- From: Mike Brown <mike@skew.org>
- Date: Fri, 22 Jun 2007 01:23:46 -0600 (MDT)
- To: Ian Hickson <ian@hixie.ch>
- CC: Mike Brown <mike@skew.org>, public-html@w3.org
Ian Hickson wrote: > On Mon, 18 Jun 2007, Mike Brown wrote: > > > > HTML 5 seems to now allow the entire U+0001..U+001F range, whereas HTML > > 4.x, 3.2, and I think 2.0, as defined by their "document character set" > > and SGML profile, have long forbidden all of that range except for tab, > > LF, CR, and, inexplicably, FF. > > > > Why is HTML 5 different, and what are the expectations for the > > processing of the now-allowed BEL, BS, VT, DEL, and so on?
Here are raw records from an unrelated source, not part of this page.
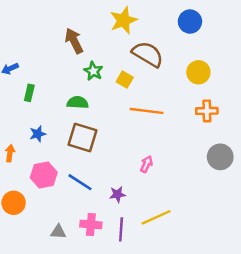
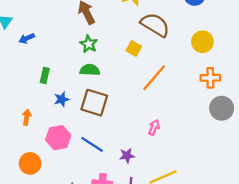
green star: (93, 71) -> (89, 44), moved
green rectangle: (29, 93) -> (45, 76), moved
orange line: (146, 111) -> (154, 78), turned -56
blue star: (38, 134) -> (62, 99), moved
gray circle: (220, 157) -> (222, 108), moved

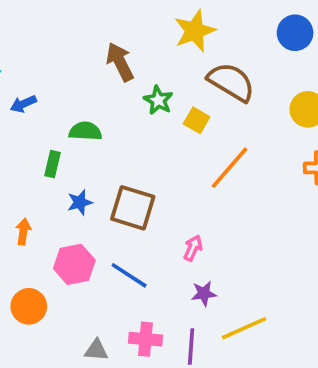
green star: (89, 44) -> (158, 100), moved
green semicircle: (90, 70) -> (85, 131), moved
pink arrow: (154, 127) -> (193, 248), moved
purple star: (127, 156) -> (204, 294), moved

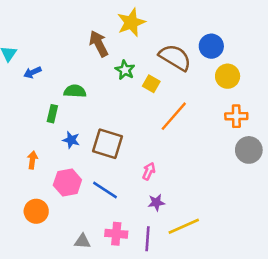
yellow star: (195, 31) -> (131, 22), moved
blue circle: (295, 33) -> (211, 46), moved
blue star: (80, 202) -> (71, 140), turned 30

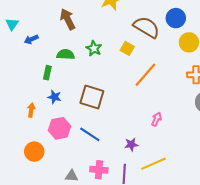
brown arrow: (99, 44) -> (68, 19), moved
green star: (125, 70) -> (94, 48), moved
blue star: (71, 140) -> (54, 97), moved
pink arrow: (149, 171) -> (157, 119), moved

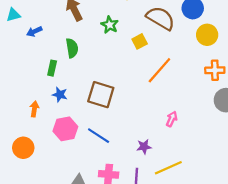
cyan triangle: (12, 24) -> (13, 15), turned 40
green star: (94, 48) -> (110, 25), moved
yellow square: (127, 48) -> (140, 41), turned 32
green semicircle: (66, 54) -> (72, 48), turned 78
orange circle: (34, 152) -> (23, 148), moved

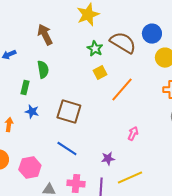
green star: (110, 25) -> (95, 49), moved
yellow square: (140, 41) -> (100, 73), moved
pink hexagon: (65, 129) -> (30, 168), moved

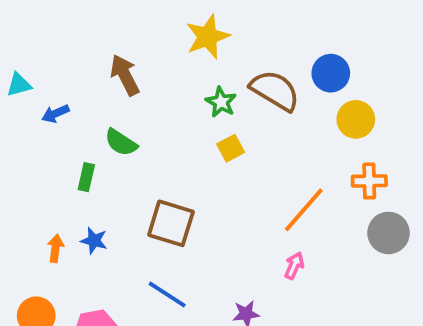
green semicircle: (43, 70) -> (121, 142), turned 132
orange line: (122, 90) -> (304, 210), moved
blue star: (32, 112) -> (94, 241), moved

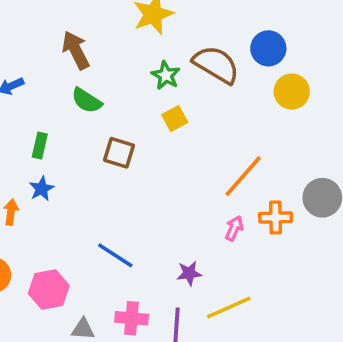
green semicircle: (121, 142) -> (87, 101), moved
orange cross: (369, 181) -> (276, 218), moved
brown square: (171, 223) -> (119, 153), moved, size x0.7
blue star: (94, 241) -> (42, 189), moved, turned 30

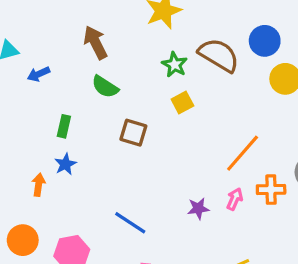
purple star: (189, 273) -> (198, 208), moved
If it was > > deliberate, why not put a note of explanation in the spec? > > It was deliberate only insofar as I didn't come across any reason to > disallow them. The expectations for their processing are unaffected by > whether they are allowed or not. > > What would the note explain? > The note would explain why you feel it's important to include those codes in HTML 5, and the fact that there are no expectations of how they're interpreted; they're just no longer disallowed. Perhaps I'm just spoiled by the HTML 4 spec which mentions things like that. I'm guessing those control codes were previously disallowed out of a fear that there may have been some concern, at the time, for console-based browsers: you don't want such a browser to blindly pass control codes to the user's terminal. Arguably, that'd be the browser's mistake if it did, but why let the language permit it? It also perhaps makes more sense to just disallow such codes; they shouldn't be applicable in a modern document language that operates on a descriptive level of abstraction, rather than on a level that implies direct control of a terminal. I imagine it may also have been an effort to further deprecate the codes, to keep them from finding new life after all the technologies that most of them had been invented for were relegated to the recycling heap. It's my understanding that they were only included in the UCS, and that the UCS is organized the way it is, to placate people who were concerned over compatibility. Why prolong the life of these things that should die? There are some who feel that such deprecration of codes really makes their life difficult, though, so XML 1.1's compromise was to go ahead and allow them, but discourage their use. See the note in section 2.2 of XML 1.1. If you do allow all of U+0001..U+001F then you might as well allow U+0080..U+009F range as well, no? Do you have any plans to acknowledge the Windows-1252 confusion for NCRs in that range, such as € being treated as Euro by many (most?) browsers?
Received on Friday, 22 June 2007 07:24:24 UTC